▸ What the task requires: Give only the number of lines in these records that contain the word "Sunjet".

▸ Information given:
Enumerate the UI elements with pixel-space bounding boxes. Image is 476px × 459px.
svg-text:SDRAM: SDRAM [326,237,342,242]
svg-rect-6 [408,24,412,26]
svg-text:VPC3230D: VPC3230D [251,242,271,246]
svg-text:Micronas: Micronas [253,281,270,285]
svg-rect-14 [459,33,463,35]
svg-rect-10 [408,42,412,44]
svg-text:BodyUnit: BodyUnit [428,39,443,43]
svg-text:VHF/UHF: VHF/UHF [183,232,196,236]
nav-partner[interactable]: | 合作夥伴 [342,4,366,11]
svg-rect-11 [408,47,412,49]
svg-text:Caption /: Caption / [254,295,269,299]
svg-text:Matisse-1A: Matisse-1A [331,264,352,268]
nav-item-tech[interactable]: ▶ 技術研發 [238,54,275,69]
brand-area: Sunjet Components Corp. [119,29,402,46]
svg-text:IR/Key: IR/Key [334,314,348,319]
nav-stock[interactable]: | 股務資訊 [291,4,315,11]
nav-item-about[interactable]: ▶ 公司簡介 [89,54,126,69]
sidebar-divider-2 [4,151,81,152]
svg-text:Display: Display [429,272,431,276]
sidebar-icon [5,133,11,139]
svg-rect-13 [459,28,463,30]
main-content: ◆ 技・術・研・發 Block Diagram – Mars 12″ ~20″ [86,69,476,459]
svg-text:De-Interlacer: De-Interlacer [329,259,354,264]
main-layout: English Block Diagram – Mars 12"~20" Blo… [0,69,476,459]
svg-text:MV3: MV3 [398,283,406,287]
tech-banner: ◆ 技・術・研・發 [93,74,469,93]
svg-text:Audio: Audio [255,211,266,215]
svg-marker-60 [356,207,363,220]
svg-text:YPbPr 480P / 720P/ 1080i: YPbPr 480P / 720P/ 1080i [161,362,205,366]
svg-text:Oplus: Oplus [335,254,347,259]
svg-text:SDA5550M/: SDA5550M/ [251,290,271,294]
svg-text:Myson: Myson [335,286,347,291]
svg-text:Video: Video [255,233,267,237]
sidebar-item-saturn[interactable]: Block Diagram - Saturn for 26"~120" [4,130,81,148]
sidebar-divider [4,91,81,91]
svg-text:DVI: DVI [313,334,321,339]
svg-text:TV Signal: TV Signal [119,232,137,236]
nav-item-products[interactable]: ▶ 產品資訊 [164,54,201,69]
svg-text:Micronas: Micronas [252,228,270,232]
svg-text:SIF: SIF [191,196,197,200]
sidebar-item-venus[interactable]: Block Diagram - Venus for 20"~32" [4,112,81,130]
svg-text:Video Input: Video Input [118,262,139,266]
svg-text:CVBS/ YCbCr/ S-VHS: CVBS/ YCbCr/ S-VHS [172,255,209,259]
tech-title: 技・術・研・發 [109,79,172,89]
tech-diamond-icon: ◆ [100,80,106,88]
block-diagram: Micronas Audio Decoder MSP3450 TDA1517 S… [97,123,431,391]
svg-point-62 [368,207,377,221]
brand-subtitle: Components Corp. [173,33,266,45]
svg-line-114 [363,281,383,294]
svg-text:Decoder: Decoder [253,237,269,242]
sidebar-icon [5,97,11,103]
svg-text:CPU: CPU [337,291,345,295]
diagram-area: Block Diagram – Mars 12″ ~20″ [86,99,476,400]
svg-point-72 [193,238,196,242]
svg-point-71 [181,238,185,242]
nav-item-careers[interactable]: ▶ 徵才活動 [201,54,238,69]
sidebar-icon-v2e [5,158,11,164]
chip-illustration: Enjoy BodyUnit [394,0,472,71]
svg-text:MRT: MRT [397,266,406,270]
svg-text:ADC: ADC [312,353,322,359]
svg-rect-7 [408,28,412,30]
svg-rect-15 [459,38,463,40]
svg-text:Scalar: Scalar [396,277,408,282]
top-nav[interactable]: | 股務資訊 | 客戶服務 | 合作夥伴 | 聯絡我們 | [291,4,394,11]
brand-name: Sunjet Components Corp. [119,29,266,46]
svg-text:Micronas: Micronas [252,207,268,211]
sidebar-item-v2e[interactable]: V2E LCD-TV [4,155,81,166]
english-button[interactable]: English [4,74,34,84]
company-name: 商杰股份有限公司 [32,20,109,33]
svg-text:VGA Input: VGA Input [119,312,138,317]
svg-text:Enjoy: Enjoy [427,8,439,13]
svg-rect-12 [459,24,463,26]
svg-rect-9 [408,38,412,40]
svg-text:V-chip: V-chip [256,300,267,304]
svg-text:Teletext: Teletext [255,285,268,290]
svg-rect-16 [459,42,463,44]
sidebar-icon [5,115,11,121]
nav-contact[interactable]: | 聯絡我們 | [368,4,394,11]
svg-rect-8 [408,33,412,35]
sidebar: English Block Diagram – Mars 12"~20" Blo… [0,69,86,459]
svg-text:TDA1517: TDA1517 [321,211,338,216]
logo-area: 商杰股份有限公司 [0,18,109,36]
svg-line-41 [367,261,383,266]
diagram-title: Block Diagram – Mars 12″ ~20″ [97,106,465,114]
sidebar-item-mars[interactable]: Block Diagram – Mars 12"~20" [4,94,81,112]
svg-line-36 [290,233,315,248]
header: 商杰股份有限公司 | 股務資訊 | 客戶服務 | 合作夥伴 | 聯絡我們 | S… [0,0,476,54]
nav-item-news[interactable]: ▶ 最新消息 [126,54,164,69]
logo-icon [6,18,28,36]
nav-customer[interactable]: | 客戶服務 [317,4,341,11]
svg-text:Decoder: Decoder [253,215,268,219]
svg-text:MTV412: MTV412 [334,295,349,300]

▸ The answer: 2